Enterprise Discount Program / Private Pricing Agreement — account-wide, applies to all services; out of story scope.

Redis Tier as Multi-Story SPOF

Five stories (US-01, US-02, US-03, US-06, US-08) depend on the same Redis tier. The Architect review flagged this as a distributed-monolith risk.
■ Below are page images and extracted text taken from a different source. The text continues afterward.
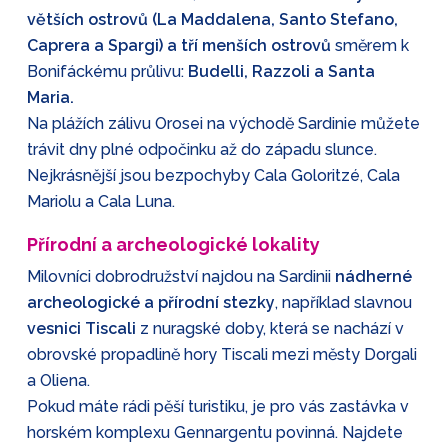
větších ostrovů (La Maddalena, Santo Stefano,
Caprera a Spargi) a tří menších ostrovů
směrem k
Bonifáckému průlivu:
Budelli, Razzoli a Santa
Maria.
Na plážích zálivu Orosei na východě Sardinie můžete
trávit dny plné odpočinku až do západu slunce.
Nejkrásnější jsou bezpochyby Cala Goloritzé, Cala
Mariolu a Cala Luna.
Přírodní a archeologické lokality
Milovníci dobrodružství najdou na Sardinii
nádherné
archeologické a přírodní stezky
, například slavnou
vesnici Tiscali
z nuragské doby, která se nachází v
obrovské propadlině hory Tiscali mezi městy Dorgali
a Oliena.
Pokud máte rádi pěší turistiku, je pro vás zastávka v
horském komplexu Gennargentu povinná. Najdete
Mitigations applied:

Multi-AZ failover with Sentinel — non-negotiable for production.
Per-keyspace logical Redis DBs — llmresp: (db=1, noeviction), intent:sess: (db=2, allkeys-lru), product/reco/promo (db=3, allkeys-lru), emb: (db=4, allkeys-lru with int8 quantization), rate: and cost: (db=0, noeviction — never evict cost-critical state).
Story-specific fallback when Redis is unavailable, documented in each story's findings appendix.
Cost-critical state (rate-limiter counters, cost ledger) replicated to DDB as immutable ledger; Redis acts as read-through cache, not authority.

Reviewer Sign-Off Status

Lens	Sign-off	Outstanding
FinOps	Conditional	Pricing reconciliation in this section + per-story Math Validation flags
Principal Architect	Conditional	Cross-story contracts and SPOF mitigations applied per-story
SRE	Conditional	Runbooks added to US-01, US-03, US-04, US-08; kill-switch precedence above
ML / Data Engineer	Conditional	Multilingual + drift + reranker calibration applied to US-02, US-06
Application Security	Conditional	Tier auth, cost-ledger immutability, PII redaction applied to US-08, US-05, US-07

Per-story details are in each file's "Multi-Reviewer Validation Findings & Resolutions" section.